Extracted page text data

+ + + + +

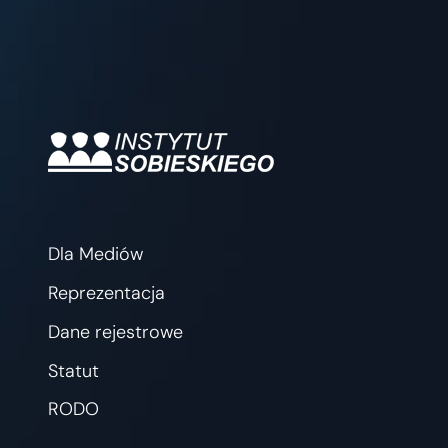
Dla Mediów
Reprezentacja
Dane rejestrowe
Statut
RODO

+ + + + +

- _EXERCISE DETAILS_: Leave every picture out. Retype the remaining data exactly.

- _TASK SOLUTION_:
Dla Mediów
Reprezentacja
Dane rejestrowe
Statut
RODO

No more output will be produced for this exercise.